▶ _Material provided_
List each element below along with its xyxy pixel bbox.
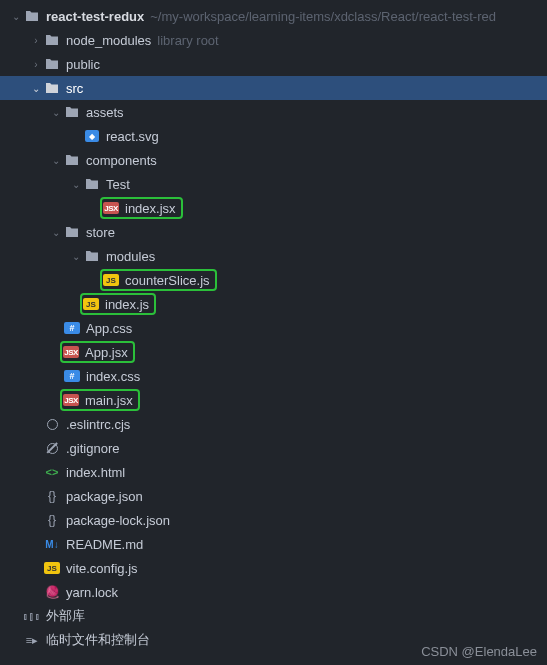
tree-row-index-html[interactable]: <> index.html <box>0 460 547 484</box>
tree-row-main-jsx[interactable]: JSX main.jsx <box>0 388 547 412</box>
package-lock-label: package-lock.json <box>66 513 170 528</box>
gitignore-file-icon <box>44 440 60 456</box>
root-name: react-test-redux <box>46 9 144 24</box>
assets-label: assets <box>86 105 124 120</box>
watermark: CSDN @ElendaLee <box>421 644 537 659</box>
jsx-file-icon: JSX <box>63 344 79 360</box>
highlight-box: JS index.js <box>80 293 156 315</box>
tree-row-public[interactable]: › public <box>0 52 547 76</box>
jsx-file-icon: JSX <box>103 200 119 216</box>
yarn-file-icon: 🧶 <box>44 584 60 600</box>
tree-row-vite-config[interactable]: JS vite.config.js <box>0 556 547 580</box>
tree-row-gitignore[interactable]: .gitignore <box>0 436 547 460</box>
js-file-icon: JS <box>103 272 119 288</box>
tree-row-yarn-lock[interactable]: 🧶 yarn.lock <box>0 580 547 604</box>
chevron-down-icon[interactable]: ⌄ <box>8 11 24 22</box>
index-html-label: index.html <box>66 465 125 480</box>
chevron-down-icon[interactable]: ⌄ <box>68 251 84 262</box>
chevron-down-icon[interactable]: ⌄ <box>68 179 84 190</box>
chevron-right-icon[interactable]: › <box>28 59 44 70</box>
chevron-down-icon[interactable]: ⌄ <box>48 107 64 118</box>
readme-label: README.md <box>66 537 143 552</box>
json-file-icon: {} <box>44 488 60 504</box>
folder-icon <box>44 56 60 72</box>
folder-icon <box>24 8 40 24</box>
app-css-label: App.css <box>86 321 132 336</box>
tree-row-readme[interactable]: M↓ README.md <box>0 532 547 556</box>
library-root-hint: library root <box>157 33 218 48</box>
tree-row-test[interactable]: ⌄ Test <box>0 172 547 196</box>
highlight-box: JS counterSlice.js <box>100 269 217 291</box>
app-jsx-label: App.jsx <box>85 345 128 360</box>
jsx-file-icon: JSX <box>63 392 79 408</box>
chevron-down-icon[interactable]: ⌄ <box>28 83 44 94</box>
store-label: store <box>86 225 115 240</box>
library-icon: ⫾⫿⫾ <box>24 608 40 624</box>
tree-row-assets[interactable]: ⌄ assets <box>0 100 547 124</box>
js-file-icon: JS <box>44 560 60 576</box>
tree-row-package-lock[interactable]: {} package-lock.json <box>0 508 547 532</box>
folder-icon <box>44 80 60 96</box>
vite-config-label: vite.config.js <box>66 561 138 576</box>
counterslice-label: counterSlice.js <box>125 273 210 288</box>
folder-icon <box>64 152 80 168</box>
tree-row-components[interactable]: ⌄ components <box>0 148 547 172</box>
css-file-icon: # <box>64 368 80 384</box>
src-label: src <box>66 81 83 96</box>
main-jsx-label: main.jsx <box>85 393 133 408</box>
tree-row-eslintrc[interactable]: .eslintrc.cjs <box>0 412 547 436</box>
tree-row-src[interactable]: ⌄ src <box>0 76 547 100</box>
highlight-box: JSX App.jsx <box>60 341 135 363</box>
css-file-icon: # <box>64 320 80 336</box>
test-label: Test <box>106 177 130 192</box>
root-path: ~/my-workspace/learning-items/xdclass/Re… <box>150 9 496 24</box>
markdown-file-icon: M↓ <box>44 536 60 552</box>
tree-row-store-index-js[interactable]: JS index.js <box>0 292 547 316</box>
index-css-label: index.css <box>86 369 140 384</box>
folder-icon <box>84 248 100 264</box>
eslintrc-label: .eslintrc.cjs <box>66 417 130 432</box>
tree-row-test-index-jsx[interactable]: JSX index.jsx <box>0 196 547 220</box>
config-file-icon <box>44 416 60 432</box>
gitignore-label: .gitignore <box>66 441 119 456</box>
external-libs-label: 外部库 <box>46 607 85 625</box>
react-svg-label: react.svg <box>106 129 159 144</box>
tree-row-modules[interactable]: ⌄ modules <box>0 244 547 268</box>
chevron-down-icon[interactable]: ⌄ <box>48 155 64 166</box>
tree-row-app-css[interactable]: # App.css <box>0 316 547 340</box>
scratches-icon: ≡▸ <box>24 632 40 648</box>
tree-row-external-libs[interactable]: ⫾⫿⫾ 外部库 <box>0 604 547 628</box>
tree-row-node-modules[interactable]: › node_modules library root <box>0 28 547 52</box>
folder-icon <box>64 224 80 240</box>
svg-file-icon: ◆ <box>84 128 100 144</box>
html-file-icon: <> <box>44 464 60 480</box>
store-index-js-label: index.js <box>105 297 149 312</box>
yarn-lock-label: yarn.lock <box>66 585 118 600</box>
chevron-right-icon[interactable]: › <box>28 35 44 46</box>
js-file-icon: JS <box>83 296 99 312</box>
tree-row-index-css[interactable]: # index.css <box>0 364 547 388</box>
folder-icon <box>44 32 60 48</box>
highlight-box: JSX main.jsx <box>60 389 140 411</box>
components-label: components <box>86 153 157 168</box>
tree-row-app-jsx[interactable]: JSX App.jsx <box>0 340 547 364</box>
folder-icon <box>64 104 80 120</box>
public-label: public <box>66 57 100 72</box>
package-json-label: package.json <box>66 489 143 504</box>
json-file-icon: {} <box>44 512 60 528</box>
folder-icon <box>84 176 100 192</box>
highlight-box: JSX index.jsx <box>100 197 183 219</box>
test-index-jsx-label: index.jsx <box>125 201 176 216</box>
node-modules-label: node_modules <box>66 33 151 48</box>
tree-row-root[interactable]: ⌄ react-test-redux ~/my-workspace/learni… <box>0 4 547 28</box>
modules-label: modules <box>106 249 155 264</box>
tree-row-store[interactable]: ⌄ store <box>0 220 547 244</box>
chevron-down-icon[interactable]: ⌄ <box>48 227 64 238</box>
tree-row-counterslice[interactable]: JS counterSlice.js <box>0 268 547 292</box>
project-tree: ⌄ react-test-redux ~/my-workspace/learni… <box>0 0 547 652</box>
scratches-label: 临时文件和控制台 <box>46 631 150 649</box>
tree-row-react-svg[interactable]: ◆ react.svg <box>0 124 547 148</box>
tree-row-package-json[interactable]: {} package.json <box>0 484 547 508</box>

▶ _Aim of the task_
What is needed is every line of the data above, set down exactly but with the images left out.

▶ _Exercise result_
List each element below along with its xyxy pixel bbox.
tree-row-index-html[interactable]: <> index.html <box>0 460 547 484</box>
tree-row-main-jsx[interactable]: JSX main.jsx <box>0 388 547 412</box>
package-lock-label: package-lock.json <box>66 513 170 528</box>
gitignore-file-icon <box>44 440 60 456</box>
root-name: react-test-redux <box>46 9 144 24</box>
assets-label: assets <box>86 105 124 120</box>
watermark: CSDN @ElendaLee <box>421 644 537 659</box>
jsx-file-icon: JSX <box>63 344 79 360</box>
highlight-box: JS index.js <box>80 293 156 315</box>
tree-row-public[interactable]: › public <box>0 52 547 76</box>
jsx-file-icon: JSX <box>103 200 119 216</box>
yarn-file-icon: 🧶 <box>44 584 60 600</box>
tree-row-vite-config[interactable]: JS vite.config.js <box>0 556 547 580</box>
tree-row-gitignore[interactable]: .gitignore <box>0 436 547 460</box>
js-file-icon: JS <box>103 272 119 288</box>
tree-row-yarn-lock[interactable]: 🧶 yarn.lock <box>0 580 547 604</box>
chevron-down-icon[interactable]: ⌄ <box>8 11 24 22</box>
index-html-label: index.html <box>66 465 125 480</box>
chevron-down-icon[interactable]: ⌄ <box>68 251 84 262</box>
chevron-down-icon[interactable]: ⌄ <box>68 179 84 190</box>
chevron-right-icon[interactable]: › <box>28 59 44 70</box>
chevron-down-icon[interactable]: ⌄ <box>48 107 64 118</box>
readme-label: README.md <box>66 537 143 552</box>
json-file-icon: {} <box>44 488 60 504</box>
folder-icon <box>44 56 60 72</box>
folder-icon <box>24 8 40 24</box>
app-css-label: App.css <box>86 321 132 336</box>
tree-row-readme[interactable]: M↓ README.md <box>0 532 547 556</box>
library-root-hint: library root <box>157 33 218 48</box>
tree-row-test[interactable]: ⌄ Test <box>0 172 547 196</box>
highlight-box: JS counterSlice.js <box>100 269 217 291</box>
app-jsx-label: App.jsx <box>85 345 128 360</box>
jsx-file-icon: JSX <box>63 392 79 408</box>
chevron-down-icon[interactable]: ⌄ <box>28 83 44 94</box>
store-label: store <box>86 225 115 240</box>
library-icon: ⫾⫿⫾ <box>24 608 40 624</box>
tree-row-assets[interactable]: ⌄ assets <box>0 100 547 124</box>
js-file-icon: JS <box>44 560 60 576</box>
tree-row-package-lock[interactable]: {} package-lock.json <box>0 508 547 532</box>
folder-icon <box>44 80 60 96</box>
vite-config-label: vite.config.js <box>66 561 138 576</box>
counterslice-label: counterSlice.js <box>125 273 210 288</box>
folder-icon <box>64 152 80 168</box>
tree-row-components[interactable]: ⌄ components <box>0 148 547 172</box>
css-file-icon: # <box>64 368 80 384</box>
src-label: src <box>66 81 83 96</box>
main-jsx-label: main.jsx <box>85 393 133 408</box>
tree-row-eslintrc[interactable]: .eslintrc.cjs <box>0 412 547 436</box>
tree-row-src[interactable]: ⌄ src <box>0 76 547 100</box>
highlight-box: JSX App.jsx <box>60 341 135 363</box>
css-file-icon: # <box>64 320 80 336</box>
test-label: Test <box>106 177 130 192</box>
root-path: ~/my-workspace/learning-items/xdclass/Re… <box>150 9 496 24</box>
markdown-file-icon: M↓ <box>44 536 60 552</box>
tree-row-store-index-js[interactable]: JS index.js <box>0 292 547 316</box>
index-css-label: index.css <box>86 369 140 384</box>
folder-icon <box>84 248 100 264</box>
eslintrc-label: .eslintrc.cjs <box>66 417 130 432</box>
tree-row-test-index-jsx[interactable]: JSX index.jsx <box>0 196 547 220</box>
config-file-icon <box>44 416 60 432</box>
gitignore-label: .gitignore <box>66 441 119 456</box>
external-libs-label: 外部库 <box>46 607 85 625</box>
react-svg-label: react.svg <box>106 129 159 144</box>
tree-row-modules[interactable]: ⌄ modules <box>0 244 547 268</box>
chevron-down-icon[interactable]: ⌄ <box>48 155 64 166</box>
tree-row-app-css[interactable]: # App.css <box>0 316 547 340</box>
scratches-icon: ≡▸ <box>24 632 40 648</box>
tree-row-external-libs[interactable]: ⫾⫿⫾ 外部库 <box>0 604 547 628</box>
tree-row-node-modules[interactable]: › node_modules library root <box>0 28 547 52</box>
folder-icon <box>64 224 80 240</box>
svg-file-icon: ◆ <box>84 128 100 144</box>
html-file-icon: <> <box>44 464 60 480</box>
store-index-js-label: index.js <box>105 297 149 312</box>
yarn-lock-label: yarn.lock <box>66 585 118 600</box>
chevron-right-icon[interactable]: › <box>28 35 44 46</box>
js-file-icon: JS <box>83 296 99 312</box>
tree-row-index-css[interactable]: # index.css <box>0 364 547 388</box>
folder-icon <box>44 32 60 48</box>
highlight-box: JSX main.jsx <box>60 389 140 411</box>
components-label: components <box>86 153 157 168</box>
tree-row-app-jsx[interactable]: JSX App.jsx <box>0 340 547 364</box>
folder-icon <box>64 104 80 120</box>
public-label: public <box>66 57 100 72</box>
package-json-label: package.json <box>66 489 143 504</box>
json-file-icon: {} <box>44 512 60 528</box>
folder-icon <box>84 176 100 192</box>
highlight-box: JSX index.jsx <box>100 197 183 219</box>
test-index-jsx-label: index.jsx <box>125 201 176 216</box>
node-modules-label: node_modules <box>66 33 151 48</box>
tree-row-root[interactable]: ⌄ react-test-redux ~/my-workspace/learni… <box>0 4 547 28</box>
modules-label: modules <box>106 249 155 264</box>
tree-row-store[interactable]: ⌄ store <box>0 220 547 244</box>
chevron-down-icon[interactable]: ⌄ <box>48 227 64 238</box>
tree-row-counterslice[interactable]: JS counterSlice.js <box>0 268 547 292</box>
project-tree: ⌄ react-test-redux ~/my-workspace/learni… <box>0 0 547 652</box>
scratches-label: 临时文件和控制台 <box>46 631 150 649</box>
tree-row-react-svg[interactable]: ◆ react.svg <box>0 124 547 148</box>
tree-row-package-json[interactable]: {} package.json <box>0 484 547 508</box>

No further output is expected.